Educational Relevance

Technical writing thus has three important, educationally
relevant properties:

  • Authenticity.
    Some writing coaches suggest science fiction stories as a creative way to promote interest in science class (Cody, 2008). Writing fiction (even science fiction) is chiefly a school skill, however, not preparation for life. Most would-be novelists never get published. Writing effective nonfiction (instructions and descriptions), on the other hand, contributes to success in virtually all technical jobs across the knowledge spectrum from basic technician (Papantoniou, 2016) to medical practitioner, researcher, or engineer. Away from school, most students will find that technical writing even helps them succeed as parents or citizens, not just as employees.
  • Efficiency.
    Because of its differences in features and role from texts in the other three quadrants above, technical writing often reveals to students a concept vital to efficient learning about anything: cognitive load. Most teachers but few students recognize cognitive load as the mental processing demanded by each new task that a learner confronts (Forshay, 2003, p. 218, for example). The more that students learn about managing cognitive load as they practice good text-design techniques (to minimize it), the better they become at managing their own learning activities. This is the metacognitive fringe benefit hinted at by the genetics essay-contest judges quoted earlier.
  • Learnability.
    In a recent short survey article (Mendoza-Denton, 2008), UC Berkeley psychologist Rudolfo Mendoza-Denton summarized several studies that showed how pronouncements about student technical-skill malleability are actually self-fulfilling. For example, middle school students told (by researcher Lisa Blackwell) that with active practice “you can grow your intelligence” subsequently did perform better using math skills than a control group told that their intelligence was fixed. This is just the problem facing high-school students with writing anxiety or a poor track record on past nonfiction writing assignments. Many believe that their writing success is fixed and that they are doomed to failure. Actually, effective technical writing is largely a matter of learned and learnable techniques. The guidelines (checklists) and student activities linked from other sections of this handbook externalize those techniques. Merely reading them does not make one a skilled practitioner, of course. But, with teacher encouragement and an apprenticeship approach, these tools can seed confidence that skill building is possible as well as show students an iterative, scaffolded path to those better writing skills.

Significance for Teaching

How could you help the students in your classes become better at such technical writing, at crafting more adequate nonnarrative nonfiction text not just for school assignments but for life after school as well? Successful British novelist W. Somerset Maugham once reputedly remarked that “there are three rules for writing a great novel; unfortunately, nobody knows what they are.”

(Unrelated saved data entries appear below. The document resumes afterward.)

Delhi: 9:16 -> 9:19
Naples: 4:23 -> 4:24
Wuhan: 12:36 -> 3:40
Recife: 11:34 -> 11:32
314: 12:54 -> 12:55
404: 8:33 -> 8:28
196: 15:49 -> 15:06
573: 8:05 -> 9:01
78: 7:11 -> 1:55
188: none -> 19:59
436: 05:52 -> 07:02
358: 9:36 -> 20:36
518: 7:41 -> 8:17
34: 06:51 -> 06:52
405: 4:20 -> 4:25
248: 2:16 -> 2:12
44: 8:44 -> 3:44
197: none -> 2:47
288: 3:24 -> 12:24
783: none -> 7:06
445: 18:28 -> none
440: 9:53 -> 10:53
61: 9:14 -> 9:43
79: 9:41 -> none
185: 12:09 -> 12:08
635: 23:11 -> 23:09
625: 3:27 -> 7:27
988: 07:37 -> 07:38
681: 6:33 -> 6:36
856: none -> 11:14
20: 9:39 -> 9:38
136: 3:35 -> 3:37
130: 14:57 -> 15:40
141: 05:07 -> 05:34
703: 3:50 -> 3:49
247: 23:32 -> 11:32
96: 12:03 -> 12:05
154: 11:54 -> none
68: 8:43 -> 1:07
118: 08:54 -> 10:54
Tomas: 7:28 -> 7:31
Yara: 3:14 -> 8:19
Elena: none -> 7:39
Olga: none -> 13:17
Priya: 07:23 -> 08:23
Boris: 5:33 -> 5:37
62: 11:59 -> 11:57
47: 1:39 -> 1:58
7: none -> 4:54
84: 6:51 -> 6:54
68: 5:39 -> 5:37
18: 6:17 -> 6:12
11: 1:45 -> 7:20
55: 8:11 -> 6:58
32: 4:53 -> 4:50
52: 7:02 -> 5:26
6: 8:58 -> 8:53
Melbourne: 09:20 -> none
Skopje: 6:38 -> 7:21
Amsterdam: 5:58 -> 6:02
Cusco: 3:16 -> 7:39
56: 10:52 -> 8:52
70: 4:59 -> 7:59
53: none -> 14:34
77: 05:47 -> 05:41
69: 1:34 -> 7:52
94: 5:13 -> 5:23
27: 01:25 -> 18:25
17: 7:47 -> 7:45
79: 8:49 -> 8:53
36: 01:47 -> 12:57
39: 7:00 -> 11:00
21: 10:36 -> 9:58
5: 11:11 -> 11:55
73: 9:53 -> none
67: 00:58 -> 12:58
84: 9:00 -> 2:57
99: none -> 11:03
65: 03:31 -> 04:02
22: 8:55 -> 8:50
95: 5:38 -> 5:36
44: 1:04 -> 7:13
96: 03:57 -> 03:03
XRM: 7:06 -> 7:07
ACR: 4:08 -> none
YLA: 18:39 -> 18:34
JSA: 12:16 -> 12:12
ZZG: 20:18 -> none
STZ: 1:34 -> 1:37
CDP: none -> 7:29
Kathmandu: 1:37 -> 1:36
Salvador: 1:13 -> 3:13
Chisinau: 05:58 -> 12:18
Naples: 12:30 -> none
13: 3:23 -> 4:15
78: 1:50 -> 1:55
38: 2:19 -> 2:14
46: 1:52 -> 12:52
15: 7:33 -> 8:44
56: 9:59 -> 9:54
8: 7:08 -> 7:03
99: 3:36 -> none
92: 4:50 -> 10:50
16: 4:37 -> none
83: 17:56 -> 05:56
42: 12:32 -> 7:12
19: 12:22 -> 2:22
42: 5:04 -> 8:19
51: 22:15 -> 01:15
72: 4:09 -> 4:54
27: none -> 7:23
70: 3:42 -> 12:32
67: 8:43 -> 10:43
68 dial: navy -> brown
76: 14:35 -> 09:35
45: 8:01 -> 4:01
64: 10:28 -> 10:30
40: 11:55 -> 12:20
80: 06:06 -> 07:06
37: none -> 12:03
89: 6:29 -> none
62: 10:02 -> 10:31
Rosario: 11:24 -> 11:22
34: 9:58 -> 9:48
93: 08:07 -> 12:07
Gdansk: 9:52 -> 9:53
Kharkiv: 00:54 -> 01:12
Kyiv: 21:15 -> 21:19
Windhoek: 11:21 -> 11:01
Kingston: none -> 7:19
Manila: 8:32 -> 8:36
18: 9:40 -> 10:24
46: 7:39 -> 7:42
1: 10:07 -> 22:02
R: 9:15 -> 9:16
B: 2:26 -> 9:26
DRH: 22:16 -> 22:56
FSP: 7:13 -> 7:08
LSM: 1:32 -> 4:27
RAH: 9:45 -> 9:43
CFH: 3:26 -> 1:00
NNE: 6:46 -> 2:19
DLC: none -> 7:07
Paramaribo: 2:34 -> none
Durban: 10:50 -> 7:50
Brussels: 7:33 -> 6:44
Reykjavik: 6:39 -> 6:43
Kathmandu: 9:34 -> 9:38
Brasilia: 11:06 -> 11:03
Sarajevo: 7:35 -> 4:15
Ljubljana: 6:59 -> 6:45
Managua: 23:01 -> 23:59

As the analysis above suggests, however, we are not in that spot regarding technical writing. How to perform well here is an empirical question on which much interdisciplinary research has been done since the late 1970s with largely convergent results. The “rules” for creating successful technical text are fairly well understood (one good recent survey is Schriver, 1997; see also Markel, 2012). They draw on insights and studies in

  • rhetoric–the traditional analysis of arguments,
  • engineering–treating text, like other artifacts, as an object for careful, informed, iterative design, and
  • psychology–which reveals the relevance of cognitive apprenticeship to teaching writing and mental models to learning it.

The remainder of this handbook describes a teaching path forward using this knowledge, whose practical value has been tried, refined, and demonstrated with real high-school students, often under adverse teaching conditions and for chronic underperformers, since 1999.